To address the problem, Phalane said that from the beginning of this year, his department received a directive from the Office of the President to start training locals towards acquiring such licenses.
He said as part of the poverty eradication drive, the government found it fit to empower those who are unemployed.
He said although the program was first proposed sometime around 2004, nothing happened until this year when his department received a directive to kick start the program.
“I am not in a better position to explain why the program took so long to start,” he said, adding that, currently, twenty people, seventeen males and three females, have benefited from the program and are the first to be enrolled.

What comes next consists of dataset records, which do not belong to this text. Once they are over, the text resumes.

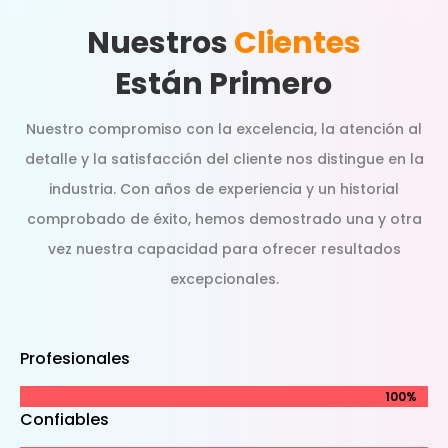
Nuestros
Clientes
Están Primero
Nuestro compromiso con la excelencia, la atención al
detalle y la satisfacción del cliente nos distingue en la
industria. Con años de experiencia y un historial
comprobado de éxito, hemos demostrado una y otra
vez nuestra capacidad para ofrecer resultados
excepcionales.
Profesionales
100%
100%
Confiables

“The program is faced with challenges, especially shortage of either trucks or buses as well as manpower. All these are a result of shortage of funds,” he said. “We are not yet prepared, in terms of logistics, because nothing has been done so far to address the situation.”
Phalane revealed that, currently, the program is based in Gaborone but the wish is to decentralize the program so that it can benefit more locals country wide, if funds permit.

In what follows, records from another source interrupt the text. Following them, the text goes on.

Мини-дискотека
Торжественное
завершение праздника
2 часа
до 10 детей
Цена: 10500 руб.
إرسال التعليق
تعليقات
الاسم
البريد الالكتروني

He further said once the locals have acquired such licenses, the government will then not allow employment of foreign drivers for the same.
He urged locals to take advantage of the programme.
Kgalalelo Rankebekwa, a beneficiary of the program, stated that, “I have acquired a licence for extra heavy duty vehicles and am more than ready to be employed.”
She said she is aware of the challenges that she might face as a woman in a male-dominated industry, especially when it comes to driving long distances.
She encouraged women to acquire the drivers licenses.
“Will this program be sustainable or it is just a political campaign to win the hearts of the voters, especially the youth?” queried Thabo Lekoto while a colleague sees this move as empowerment of citizens.